QPIRG Concordia Member Takes P-6 to Court

Jaggi Singh Appears in First Hearing to Render Bylaw Unconstitutional

Jaggi Singh speaks in front of the Palais des congrès during a protest against Prime Minister Stephen Harper, who was giving a speech inside. Photo Brandon Johnston

A coordinator for a Concordia fee-levy group is gearing up to challenge Montreal municipal bylaw P-6 in court.

Jaggi Singh, Working Groups and Programming Coordinator for Concordia’s chapter of the Quebec Public Interest Research Group, appeared in municipal court this morning for a “pro forma” hearing, the first step in legally combatting P-6.

The bylaw renders protests illegal if a route is not provided to police, and prohibits demonstrators from concealing their faces.

Singh and his supporters, which include multiple community organizations including No One Is Illegal Montreal and the Anti-Capitalist Convergence, say they believe the bylaw is unconstitutional.

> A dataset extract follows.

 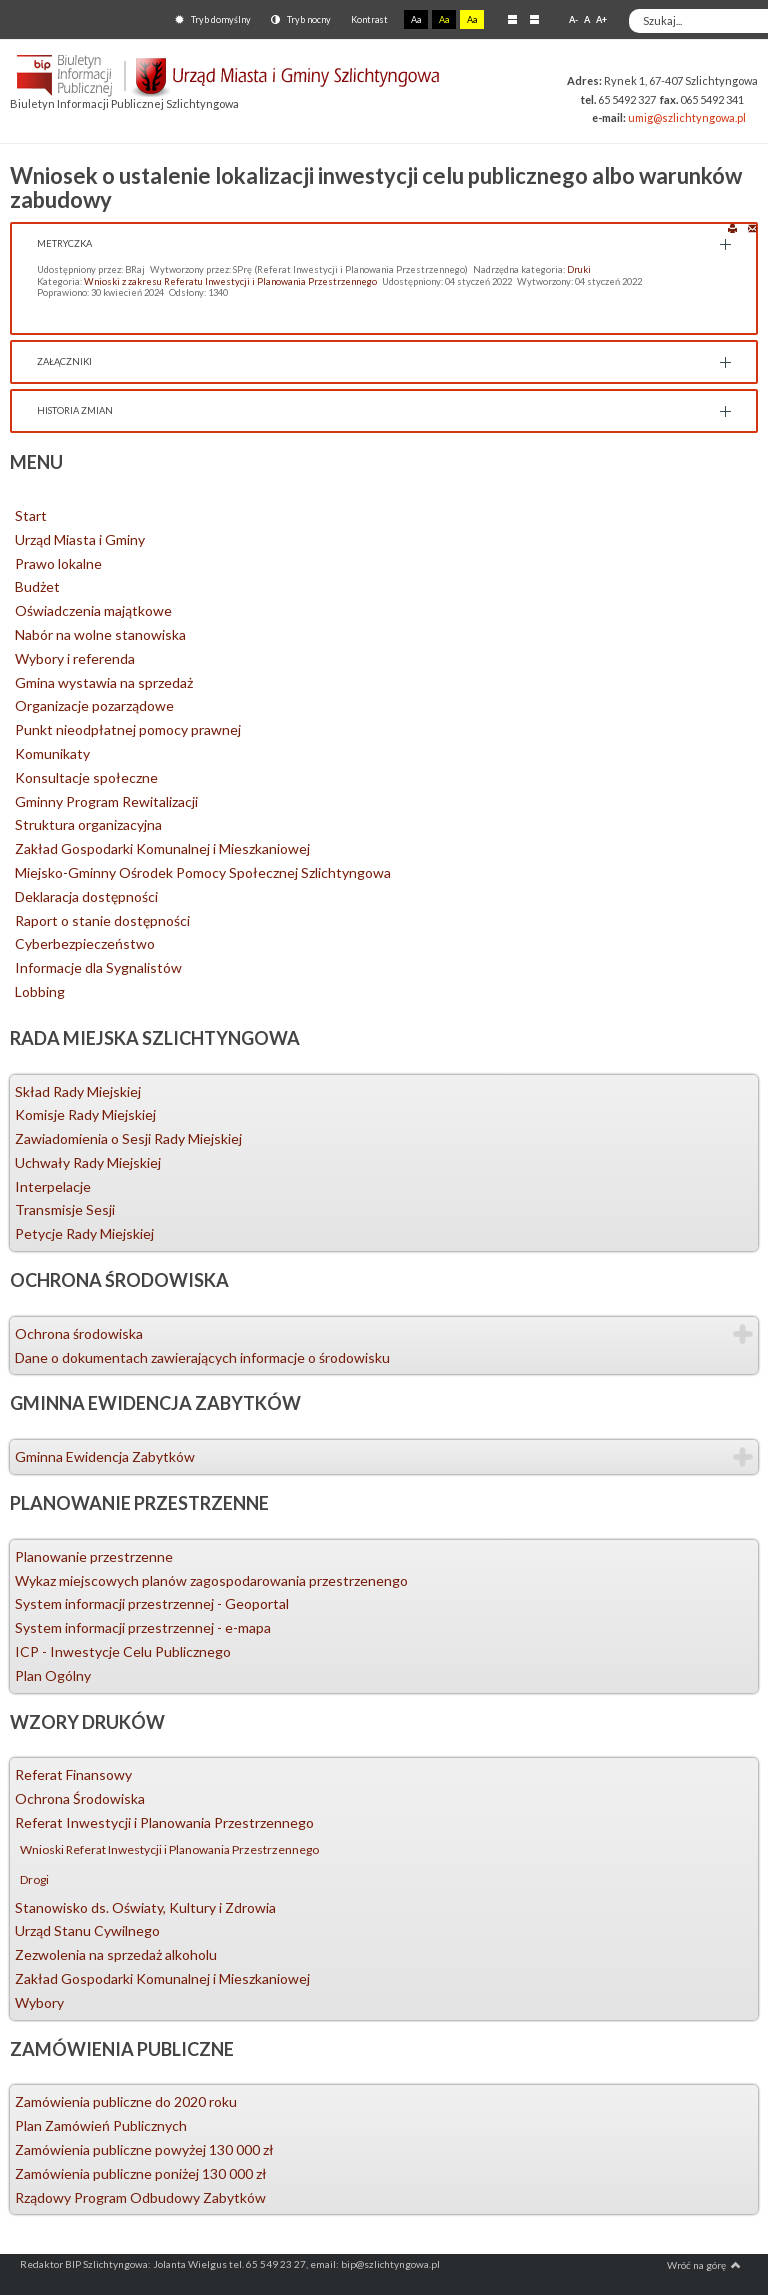 I want to click on Zakład Gospodarki Komunalnej i Mieszkaniowej, so click(x=162, y=848).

“If the police continue to issue P-6 tickets, and if city lawyers continue to pursue charges, then tactically the very validity of the P-6 bylaw should be challenged,” he said in a press release.

Singh was arrested and fined for a bylaw P-6 infraction on June 9, 2012 at a demonstration the same weekend as the Montreal Grand Prix.

Bylaw P-6 was amended last year during the student protests against tuition fee increases, but it was not heavily used until earlier this year.

Singh is due back in court in February, but says the challenging of P-6 will be ongoing outside of the courtroom.

“It’s not in the courts or at city hall that P-6 will be defeated, but in the streets, as community groups organizing demonstrations continue to openly defy the P-6 bylaw, and make it inapplicable by street-level resistance,” he said.